News für Heimwerker

Heimwerken | Bauen | Garten | Do it yourself

Sprechende Namen

Brecht, Goethe, Lugato. Oder so.



Wir haben die weitere Entwicklung nicht mehr so richtig verfolgt, aber um die Jahrtausendwende gab es den Trend, Bauprodukte mit Namen zu versehen, bei denen auch der Dümmste sofort wusste, was er vor sich hatte. Zumindest konnte er sich eine recht konkrete Vorstellung vom Einsatzzweck machen. Ob das nun gut war oder schlecht – zumindest hatte der literarisch interessierte DIY-Anhänger etwas zum Nachdenken.





Nicht für die Schule, fürs Leben lernen wir - den Satz können wir alle im Schlaf daherbeten. Und fast jeder hat wohl als Dreikäsehoch heftig am Sinn dieser Behauptung gezweifelt. Viel zu früh. Die Wahrheit kommt zuweilen durch die Hintertür ans Licht, und die Hintertür heißt in diesem Fall „Do-it-yourself“. Und zwar für einen alten Bekannten aus dem Deutsch-Unterricht.

„Jetzt hat's die Leute gehirnmäßig erwischt“, denken Sie?

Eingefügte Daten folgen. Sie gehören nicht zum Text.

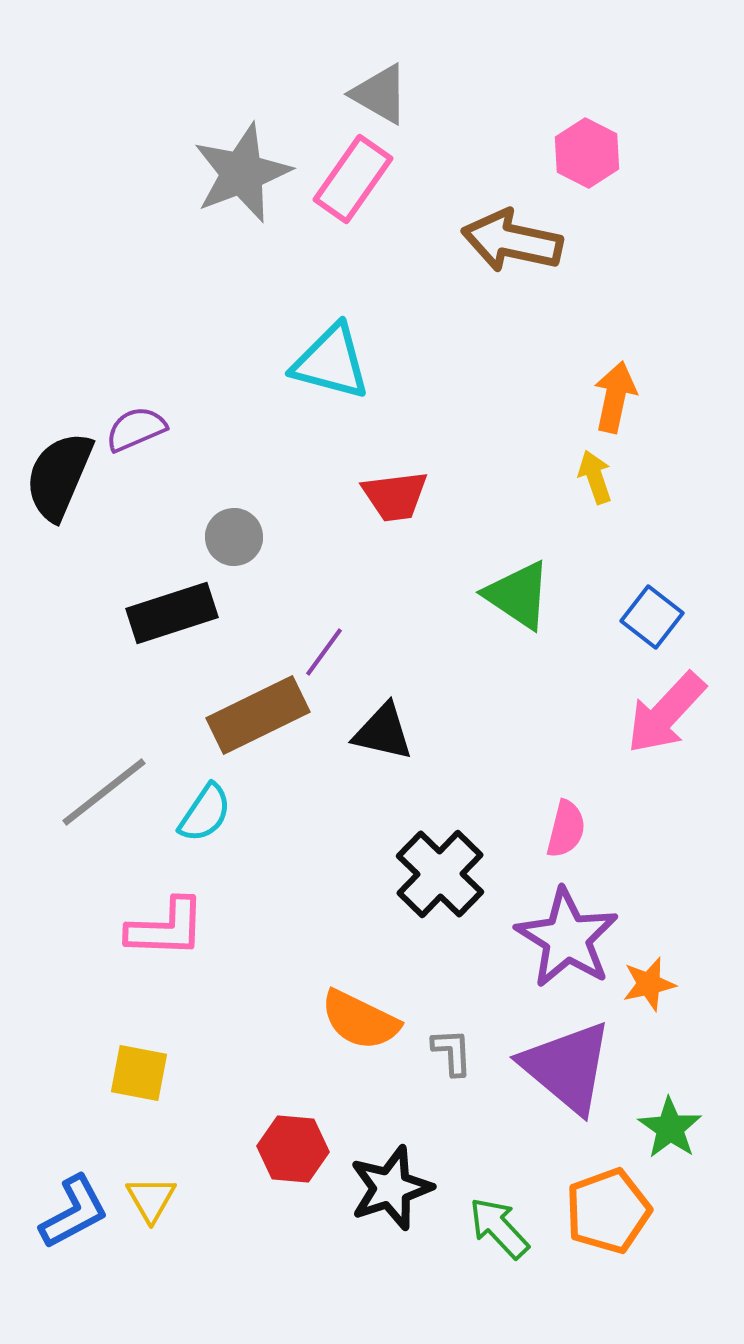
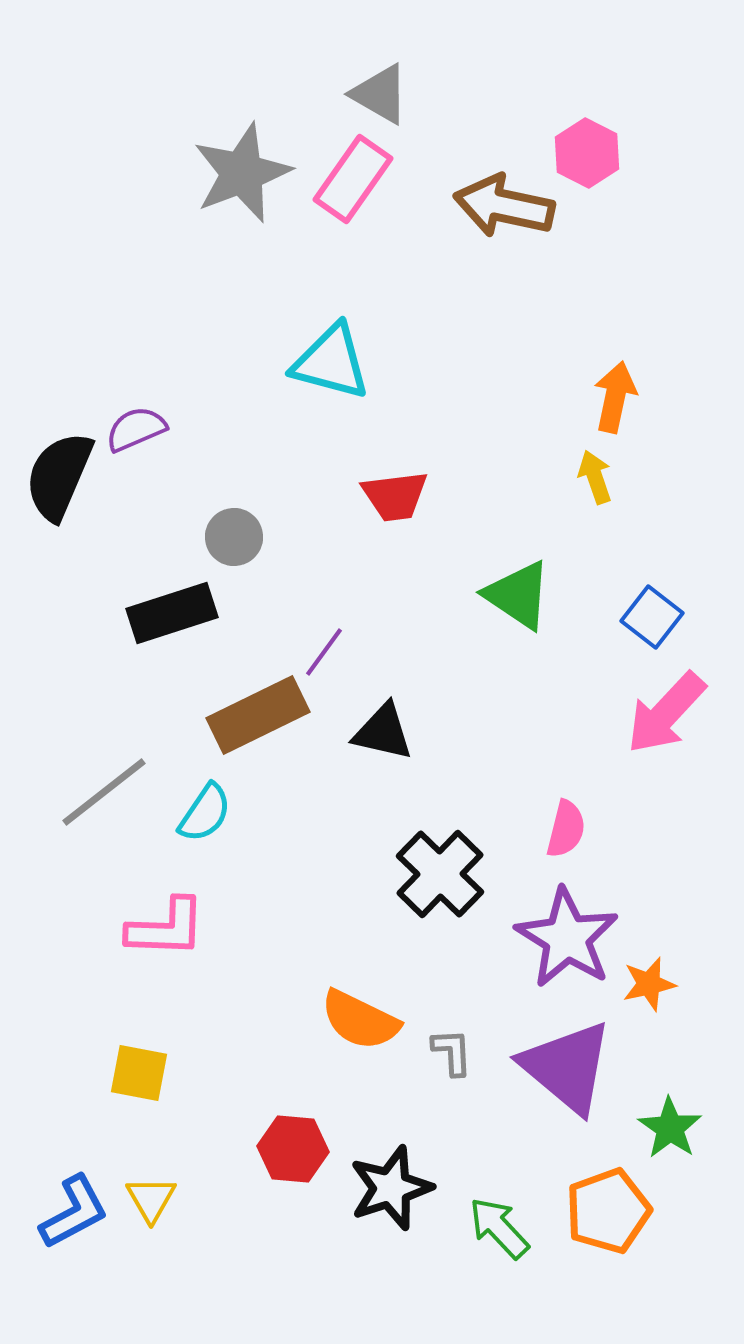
brown arrow: moved 8 px left, 35 px up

Ganz und gar nicht. Der Beweis folgt auf dem Fuß: Wer in der Schule Goethe, Brecht und etliche andere Dichterfürsten zerpflücken durfte, bis nichts mehr übrigblieb, ist früher oder später auf die „sprechenden Namen“ gestoßen. Oder gestoßen worden. Der „sprechende Name“ ist der schriftstellerische Wink mit dem Zaunpfahl. Wenn da eine Stadt bei Brecht „Überall“ hieß, dann sollte das heißen, dass die Geschichte irgendwie überall spielt oder auch nirgends. Oder so. Kapiert? Ist nicht wichtig. Hauptsache, der Name spricht zu uns. Oder so.

Wie dem auch sei: Auch in deutschen Marketing-Abteilungen sitzen Menschen mit Bildung. Sie haben Mathematik gelernt, um die Gewinne zu berechnen, Englisch, um bei Arbeitsmeetings mit den geläufigsten Business-Vokabeln zu hantieren, und Brecht haben sie gelesen – jetzt kommt’s! –, um Produkte zu benennen. Glauben Sie nicht? Aber hallo!

Wenn sich die redaktionsinterne Geschichtsschreibung nicht täuscht, hat Lugato damit angefangen. Eines Tages hieß der Ausgleichsspachtel „Dicke Schicht“. Klasse! Nun war das Ende jener Zeiten eingeläutet, in denen hilflose Heimwerker durch die Gänge ihres Baumarktes irrten, um das geeignete Mittel für dicke Schichten zu finden. „Hallo, hier bin ich!“ winkte es fortan vom Regal. Gleich daneben sprachen auch „Drauf und sitzt“ oder „Beste Basis“ die verlorenen Schäfchen an und leiteten sie auf den rechten Weg.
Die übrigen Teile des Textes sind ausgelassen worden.